Cour colongère

Cour colongère

La cour colongère ou colonge, en allemand dinghof ou dinckhof (de hof, cour, et ding, assemblée), désignait une agglomération plus ou moins considérable de fermiers, régis par une loi commune, dépendant d'un même seigneur et formant ensemble un tribunal dont les attributions étaient très-variées.

Cette forme d’organisation du monde rural au Moyen Âge était particulièrement répandue en Lorraine, en Alsace et dans le reste du monde germanique, et dans une moindre mesure dans les marges disputées du royaume des Francs et du Saint-Empire : Lyonnais, Forez, Charolais, Mâconnais[1]. Elle pouvait prendre des étendues très inégales, ne regroupant parfois que quelques habitations, d’autres fois un village entier ou plusieurs villages.
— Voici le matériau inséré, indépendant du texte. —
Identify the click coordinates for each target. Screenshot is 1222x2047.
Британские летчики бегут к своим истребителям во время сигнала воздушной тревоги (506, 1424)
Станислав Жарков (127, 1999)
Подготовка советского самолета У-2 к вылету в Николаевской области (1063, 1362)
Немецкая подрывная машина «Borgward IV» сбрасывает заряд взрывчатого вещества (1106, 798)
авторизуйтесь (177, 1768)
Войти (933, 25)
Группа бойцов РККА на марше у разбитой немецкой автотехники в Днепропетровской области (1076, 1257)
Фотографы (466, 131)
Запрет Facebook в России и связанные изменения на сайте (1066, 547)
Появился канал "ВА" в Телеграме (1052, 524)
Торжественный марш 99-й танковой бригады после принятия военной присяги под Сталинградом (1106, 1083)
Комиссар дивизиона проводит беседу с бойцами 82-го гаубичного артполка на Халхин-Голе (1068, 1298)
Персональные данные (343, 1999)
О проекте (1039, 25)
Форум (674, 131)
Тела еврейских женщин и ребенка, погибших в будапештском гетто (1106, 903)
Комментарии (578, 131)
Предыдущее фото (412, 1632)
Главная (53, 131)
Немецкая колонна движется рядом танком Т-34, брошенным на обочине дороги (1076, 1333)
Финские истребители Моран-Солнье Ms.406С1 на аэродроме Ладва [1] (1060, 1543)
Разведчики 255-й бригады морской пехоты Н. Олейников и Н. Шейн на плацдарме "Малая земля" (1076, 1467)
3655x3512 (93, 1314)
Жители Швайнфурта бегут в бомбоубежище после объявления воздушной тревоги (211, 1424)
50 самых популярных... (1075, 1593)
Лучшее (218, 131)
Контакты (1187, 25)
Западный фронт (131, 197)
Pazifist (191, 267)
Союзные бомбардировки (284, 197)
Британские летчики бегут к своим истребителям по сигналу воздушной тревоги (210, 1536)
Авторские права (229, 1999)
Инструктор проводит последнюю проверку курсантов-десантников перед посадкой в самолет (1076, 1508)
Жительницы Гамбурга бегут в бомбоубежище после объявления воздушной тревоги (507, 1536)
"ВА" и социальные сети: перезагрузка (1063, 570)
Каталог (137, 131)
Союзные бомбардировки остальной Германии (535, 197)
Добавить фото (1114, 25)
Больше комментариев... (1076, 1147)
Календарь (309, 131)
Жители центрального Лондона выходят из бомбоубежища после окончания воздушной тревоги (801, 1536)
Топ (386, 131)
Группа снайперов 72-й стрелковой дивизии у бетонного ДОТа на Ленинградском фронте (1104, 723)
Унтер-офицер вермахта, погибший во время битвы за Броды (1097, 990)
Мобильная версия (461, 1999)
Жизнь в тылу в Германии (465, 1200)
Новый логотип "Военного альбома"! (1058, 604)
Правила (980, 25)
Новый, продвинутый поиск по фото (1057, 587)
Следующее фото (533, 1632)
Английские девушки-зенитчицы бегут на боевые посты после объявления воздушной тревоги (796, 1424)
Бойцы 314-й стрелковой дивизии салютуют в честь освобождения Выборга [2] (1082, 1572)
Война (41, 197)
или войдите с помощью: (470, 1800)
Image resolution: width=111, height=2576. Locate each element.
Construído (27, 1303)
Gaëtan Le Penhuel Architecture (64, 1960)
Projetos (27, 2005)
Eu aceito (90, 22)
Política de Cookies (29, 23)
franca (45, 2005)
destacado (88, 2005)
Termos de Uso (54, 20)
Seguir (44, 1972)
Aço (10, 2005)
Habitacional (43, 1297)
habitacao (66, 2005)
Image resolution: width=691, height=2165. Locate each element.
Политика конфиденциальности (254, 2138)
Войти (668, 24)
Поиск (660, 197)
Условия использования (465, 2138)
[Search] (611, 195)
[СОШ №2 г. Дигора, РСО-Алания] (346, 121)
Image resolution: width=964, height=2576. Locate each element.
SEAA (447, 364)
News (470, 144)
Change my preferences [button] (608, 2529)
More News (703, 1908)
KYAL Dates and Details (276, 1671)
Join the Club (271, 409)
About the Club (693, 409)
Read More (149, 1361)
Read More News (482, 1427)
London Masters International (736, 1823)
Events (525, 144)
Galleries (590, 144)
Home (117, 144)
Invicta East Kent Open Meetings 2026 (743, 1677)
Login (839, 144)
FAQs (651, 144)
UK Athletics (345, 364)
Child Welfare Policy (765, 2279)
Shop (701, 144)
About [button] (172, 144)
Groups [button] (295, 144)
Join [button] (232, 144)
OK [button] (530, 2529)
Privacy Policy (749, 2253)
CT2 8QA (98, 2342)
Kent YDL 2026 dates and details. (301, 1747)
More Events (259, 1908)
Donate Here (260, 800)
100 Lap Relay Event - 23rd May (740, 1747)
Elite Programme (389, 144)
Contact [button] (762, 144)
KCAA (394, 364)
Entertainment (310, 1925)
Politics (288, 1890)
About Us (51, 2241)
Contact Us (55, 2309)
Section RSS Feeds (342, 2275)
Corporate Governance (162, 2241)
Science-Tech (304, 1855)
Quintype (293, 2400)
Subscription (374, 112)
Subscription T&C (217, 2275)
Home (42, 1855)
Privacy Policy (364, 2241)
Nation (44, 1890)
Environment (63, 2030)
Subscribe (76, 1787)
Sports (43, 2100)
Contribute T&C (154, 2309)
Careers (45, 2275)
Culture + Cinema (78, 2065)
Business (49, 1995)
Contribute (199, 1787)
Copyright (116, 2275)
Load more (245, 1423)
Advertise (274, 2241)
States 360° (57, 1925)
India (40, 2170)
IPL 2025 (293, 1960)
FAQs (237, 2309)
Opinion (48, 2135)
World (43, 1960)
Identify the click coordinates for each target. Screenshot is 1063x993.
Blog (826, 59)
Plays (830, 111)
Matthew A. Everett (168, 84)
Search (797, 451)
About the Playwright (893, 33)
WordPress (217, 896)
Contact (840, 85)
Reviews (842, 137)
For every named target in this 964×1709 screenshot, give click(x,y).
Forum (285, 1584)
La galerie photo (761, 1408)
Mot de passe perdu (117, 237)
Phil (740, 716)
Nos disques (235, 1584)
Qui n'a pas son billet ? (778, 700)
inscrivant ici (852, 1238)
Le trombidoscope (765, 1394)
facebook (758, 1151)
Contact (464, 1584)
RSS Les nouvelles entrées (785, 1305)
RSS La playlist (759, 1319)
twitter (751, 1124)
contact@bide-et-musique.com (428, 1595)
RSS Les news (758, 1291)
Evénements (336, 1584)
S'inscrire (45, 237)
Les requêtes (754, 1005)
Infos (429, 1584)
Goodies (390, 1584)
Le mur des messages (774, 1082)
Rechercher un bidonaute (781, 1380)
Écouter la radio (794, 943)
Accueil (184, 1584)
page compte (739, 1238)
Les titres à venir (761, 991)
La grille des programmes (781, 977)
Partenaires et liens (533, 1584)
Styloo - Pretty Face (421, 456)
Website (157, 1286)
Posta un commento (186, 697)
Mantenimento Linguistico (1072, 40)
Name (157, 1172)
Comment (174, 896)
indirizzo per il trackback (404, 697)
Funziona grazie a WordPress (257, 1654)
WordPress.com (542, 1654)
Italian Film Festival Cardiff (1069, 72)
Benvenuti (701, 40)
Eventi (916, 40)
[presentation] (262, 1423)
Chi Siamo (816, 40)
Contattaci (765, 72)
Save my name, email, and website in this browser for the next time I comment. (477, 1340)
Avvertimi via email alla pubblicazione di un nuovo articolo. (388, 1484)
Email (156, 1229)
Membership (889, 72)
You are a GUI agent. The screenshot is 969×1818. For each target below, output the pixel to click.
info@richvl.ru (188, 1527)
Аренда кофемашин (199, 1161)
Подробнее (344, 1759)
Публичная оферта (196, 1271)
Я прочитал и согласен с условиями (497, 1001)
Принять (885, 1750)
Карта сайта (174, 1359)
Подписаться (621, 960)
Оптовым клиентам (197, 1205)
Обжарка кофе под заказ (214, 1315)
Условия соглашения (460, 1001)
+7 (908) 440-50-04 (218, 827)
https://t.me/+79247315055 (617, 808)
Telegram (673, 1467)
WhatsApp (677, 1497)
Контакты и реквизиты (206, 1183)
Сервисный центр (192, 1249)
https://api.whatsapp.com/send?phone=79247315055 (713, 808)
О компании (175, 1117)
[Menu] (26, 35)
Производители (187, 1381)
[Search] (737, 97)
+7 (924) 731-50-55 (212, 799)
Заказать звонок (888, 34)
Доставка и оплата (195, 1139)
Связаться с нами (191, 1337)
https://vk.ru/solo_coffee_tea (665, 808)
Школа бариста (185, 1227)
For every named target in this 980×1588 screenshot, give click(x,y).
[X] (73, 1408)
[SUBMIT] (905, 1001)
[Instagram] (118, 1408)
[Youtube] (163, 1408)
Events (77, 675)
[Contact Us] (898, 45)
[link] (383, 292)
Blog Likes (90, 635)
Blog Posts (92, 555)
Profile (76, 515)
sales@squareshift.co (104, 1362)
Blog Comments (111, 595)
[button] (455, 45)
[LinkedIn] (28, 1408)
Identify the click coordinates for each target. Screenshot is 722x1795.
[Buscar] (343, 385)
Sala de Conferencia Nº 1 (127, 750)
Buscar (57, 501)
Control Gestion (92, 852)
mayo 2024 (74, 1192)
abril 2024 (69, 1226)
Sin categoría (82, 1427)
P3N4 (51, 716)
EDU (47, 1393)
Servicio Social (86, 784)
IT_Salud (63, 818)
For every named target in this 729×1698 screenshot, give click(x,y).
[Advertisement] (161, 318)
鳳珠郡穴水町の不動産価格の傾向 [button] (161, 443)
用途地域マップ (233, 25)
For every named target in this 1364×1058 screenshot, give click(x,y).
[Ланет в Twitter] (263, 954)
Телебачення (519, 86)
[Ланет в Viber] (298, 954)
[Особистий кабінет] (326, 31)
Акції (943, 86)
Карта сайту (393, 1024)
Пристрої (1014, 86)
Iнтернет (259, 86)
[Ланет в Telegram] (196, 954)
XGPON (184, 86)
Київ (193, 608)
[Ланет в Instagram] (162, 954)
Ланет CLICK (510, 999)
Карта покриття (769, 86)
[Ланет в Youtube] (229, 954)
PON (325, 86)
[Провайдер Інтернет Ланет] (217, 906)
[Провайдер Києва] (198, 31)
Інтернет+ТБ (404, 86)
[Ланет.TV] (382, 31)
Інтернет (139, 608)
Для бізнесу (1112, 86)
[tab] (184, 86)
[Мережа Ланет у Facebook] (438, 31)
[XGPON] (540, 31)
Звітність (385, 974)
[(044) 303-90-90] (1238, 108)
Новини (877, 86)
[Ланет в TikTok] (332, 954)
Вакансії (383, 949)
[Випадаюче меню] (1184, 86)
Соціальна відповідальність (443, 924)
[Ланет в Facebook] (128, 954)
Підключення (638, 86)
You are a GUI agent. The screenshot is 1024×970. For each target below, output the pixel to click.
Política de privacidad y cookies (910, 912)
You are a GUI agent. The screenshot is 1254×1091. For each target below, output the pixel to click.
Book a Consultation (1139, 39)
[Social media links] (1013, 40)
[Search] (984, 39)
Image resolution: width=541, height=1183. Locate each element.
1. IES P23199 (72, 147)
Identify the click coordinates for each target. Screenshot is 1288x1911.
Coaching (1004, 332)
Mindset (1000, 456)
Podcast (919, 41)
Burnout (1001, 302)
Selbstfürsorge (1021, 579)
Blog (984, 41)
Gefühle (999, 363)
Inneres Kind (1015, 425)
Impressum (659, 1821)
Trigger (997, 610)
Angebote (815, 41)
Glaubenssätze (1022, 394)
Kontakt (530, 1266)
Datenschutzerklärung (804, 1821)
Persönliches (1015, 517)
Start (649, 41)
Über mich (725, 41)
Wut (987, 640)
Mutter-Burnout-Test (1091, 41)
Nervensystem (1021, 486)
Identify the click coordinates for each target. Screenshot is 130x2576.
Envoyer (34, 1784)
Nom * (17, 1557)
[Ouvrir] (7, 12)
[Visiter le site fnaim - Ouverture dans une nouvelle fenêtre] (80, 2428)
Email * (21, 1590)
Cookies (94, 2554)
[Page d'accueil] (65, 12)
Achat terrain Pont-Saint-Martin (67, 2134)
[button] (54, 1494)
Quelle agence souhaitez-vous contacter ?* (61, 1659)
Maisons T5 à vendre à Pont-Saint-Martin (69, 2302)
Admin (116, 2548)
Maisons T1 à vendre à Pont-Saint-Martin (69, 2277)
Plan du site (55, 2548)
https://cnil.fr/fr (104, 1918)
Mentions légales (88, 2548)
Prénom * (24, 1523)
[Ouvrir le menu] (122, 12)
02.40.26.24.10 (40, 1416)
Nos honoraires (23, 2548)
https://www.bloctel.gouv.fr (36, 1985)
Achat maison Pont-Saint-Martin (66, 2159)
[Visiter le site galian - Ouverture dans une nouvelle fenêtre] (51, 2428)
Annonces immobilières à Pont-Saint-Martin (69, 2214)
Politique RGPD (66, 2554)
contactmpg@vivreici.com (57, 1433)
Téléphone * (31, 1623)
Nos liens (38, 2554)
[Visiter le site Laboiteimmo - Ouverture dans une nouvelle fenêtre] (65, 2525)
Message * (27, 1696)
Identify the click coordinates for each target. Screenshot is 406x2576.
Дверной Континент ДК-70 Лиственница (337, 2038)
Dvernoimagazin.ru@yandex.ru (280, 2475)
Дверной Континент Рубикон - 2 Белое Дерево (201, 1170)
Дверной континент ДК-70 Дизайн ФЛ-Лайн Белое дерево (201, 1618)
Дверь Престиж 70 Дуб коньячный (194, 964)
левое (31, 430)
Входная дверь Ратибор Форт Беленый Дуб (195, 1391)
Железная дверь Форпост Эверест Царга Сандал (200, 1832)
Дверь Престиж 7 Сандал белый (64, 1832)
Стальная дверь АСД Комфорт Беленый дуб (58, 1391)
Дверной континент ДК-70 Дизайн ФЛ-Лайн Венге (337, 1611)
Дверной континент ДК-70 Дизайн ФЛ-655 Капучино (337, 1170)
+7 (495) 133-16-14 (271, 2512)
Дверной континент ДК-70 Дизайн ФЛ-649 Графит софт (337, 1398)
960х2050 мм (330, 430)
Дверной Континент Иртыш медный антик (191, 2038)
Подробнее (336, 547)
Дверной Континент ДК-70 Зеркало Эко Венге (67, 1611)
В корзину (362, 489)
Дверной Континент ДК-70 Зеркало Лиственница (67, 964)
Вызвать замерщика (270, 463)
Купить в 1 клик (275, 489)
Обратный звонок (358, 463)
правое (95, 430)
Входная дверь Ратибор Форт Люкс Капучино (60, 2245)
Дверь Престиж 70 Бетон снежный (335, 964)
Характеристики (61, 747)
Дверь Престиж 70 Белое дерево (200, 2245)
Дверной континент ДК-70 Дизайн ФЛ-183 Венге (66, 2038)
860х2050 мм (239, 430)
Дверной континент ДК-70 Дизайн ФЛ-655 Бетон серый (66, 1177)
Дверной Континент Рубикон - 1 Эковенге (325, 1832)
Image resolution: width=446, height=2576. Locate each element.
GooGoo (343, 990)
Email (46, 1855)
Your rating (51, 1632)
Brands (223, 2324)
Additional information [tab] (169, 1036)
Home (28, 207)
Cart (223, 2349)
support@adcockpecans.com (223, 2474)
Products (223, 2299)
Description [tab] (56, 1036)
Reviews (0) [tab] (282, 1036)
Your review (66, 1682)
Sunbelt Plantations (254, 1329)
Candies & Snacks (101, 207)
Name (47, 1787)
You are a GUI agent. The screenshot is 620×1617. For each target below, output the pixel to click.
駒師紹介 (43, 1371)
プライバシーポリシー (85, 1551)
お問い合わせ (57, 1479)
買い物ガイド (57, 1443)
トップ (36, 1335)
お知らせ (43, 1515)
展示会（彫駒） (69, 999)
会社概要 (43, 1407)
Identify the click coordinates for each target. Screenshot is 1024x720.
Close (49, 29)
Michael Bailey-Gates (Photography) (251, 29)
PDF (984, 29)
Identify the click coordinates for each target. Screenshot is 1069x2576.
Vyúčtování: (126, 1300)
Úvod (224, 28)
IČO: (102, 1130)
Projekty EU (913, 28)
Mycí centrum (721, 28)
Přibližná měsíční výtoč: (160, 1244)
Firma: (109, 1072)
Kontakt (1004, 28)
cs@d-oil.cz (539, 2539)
Chaque colonge avait une constitution particulière, inscrite sur un manuscrit, la rotule colongère.

La cour colongère comprenait ordinairement plusieurs habitations, granges, écuries, avec terres, prés, etc., concédés à des preneurs (huber), moyennant l'acquittement d'un cens ou de prestations annuelles, et avec stipulation que les différends nés du pacte colonger seraient soumis à un tribunal composé du maître de la colonge comme président, et des colongers comme assesseurs.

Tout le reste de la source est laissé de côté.